To jest ważny aspekt, ale myślę, że możemy sobie wyobrazić takie mechanizmy, które będą przeciwdziałać nadużywaniu takich praktyk. Nie chcemy wprowadzać gwałtownych zmian, wywoływać rewolucji. Nie chodzi nam o sztuczne, administracyjne rugowanie z rynku. Polska jest bardzo zróżnicowana, jeśli chodzi o transport zbiorowy. Zupełnie inaczej wygląda on w Małopolsce czy na Podkarpaciu, a inaczej w Polsce północnej, gdzie często te komercyjne firmy mają kruche podstawy do funkcjonowania. Musimy to wszystko uwzględnić, zdajemy sobie sprawę, że to trudna ustawa, dlatego pracujemy nad nią i dyskutujemy także nad zagrożeniami.
Jest jeszcze jeden ważny aspekt. Przedsiębiorca, który uzyska zlecenie i będzie realizował przewozy użyteczności publicznej, zyska możliwość otrzymania znaczących dotacji na zakup ekologicznego taboru. Gdy za następne pięć lat będzie ogłaszany kolejny przetarg, będzie wyprzedzał konkurencję o lata świetlne. Po pierwsze, komuś nowemu będzie wówczas bardzo trudno wejść na rynek, chyba że dużej firmie zagranicznej, a po drugie można się spodziewać, że firmy zaczną stosować ceny dumpingowe, byleby tylko wygrać to postępowanie.
Ceny na rynku są określone. Wiemy, ile kosztują przewozy, które pozwalają funkcjonować firmom, i samorządy również to wiedzą. W przypadku stosowania rażąco niskich cen, takie oferty nie będą brane pod uwagę.
Gdy dealerzy aut sprzedawali Wojewódzkim Ośrodkom Ruchu Drogowego auta za 1 grosz, wiedząc, że szkoły jazdy przyjdą kupować te same modele, używanie argumentu rażąco niskiej ceny szło dość opornie.

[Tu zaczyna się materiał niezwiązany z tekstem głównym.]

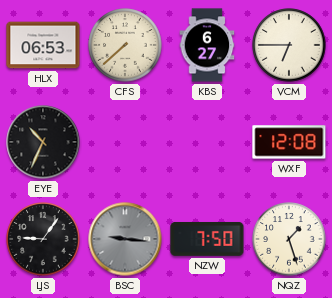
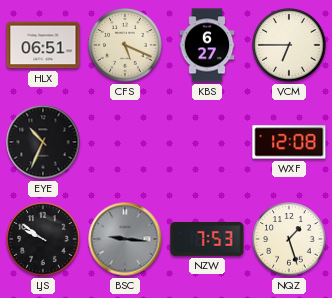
HLX: 06:53 -> 06:51
CFS: 7:38 -> 5:19
LJS: 9:06 -> 9:51
NZW: 7:50 -> 7:53
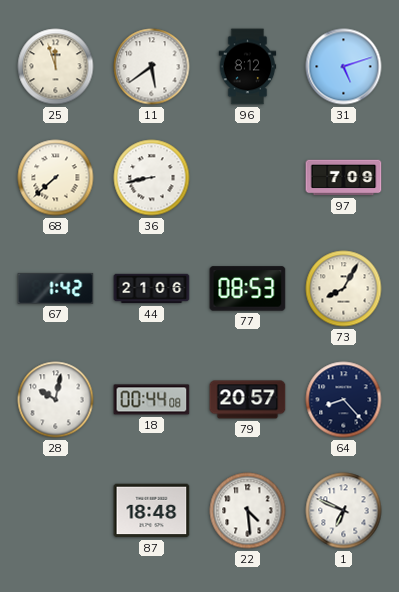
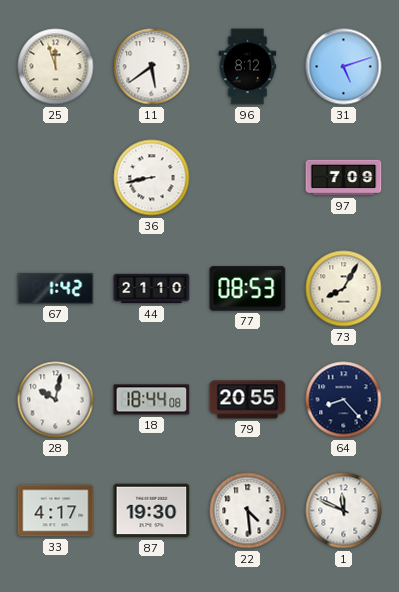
68: 7:38 -> none
44: 21:06 -> 21:10
18: 00:44 -> 18:44
79: 20:57 -> 20:55
33: none -> 4:17
87: 18:48 -> 19:30
1: 6:49 -> 11:49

Dlatego trzeba wziąć pod uwagę takie zagrożenie i rozmawiać również o słabych stronach propozycji. Ale też nie możemy konserwować stanu, w którym na atrakcyjnych komercyjnie trasach toczy się wojna między przewoźnikami, białe plamy się powiększają, a samorząd nie ma na to żadnego wpływu.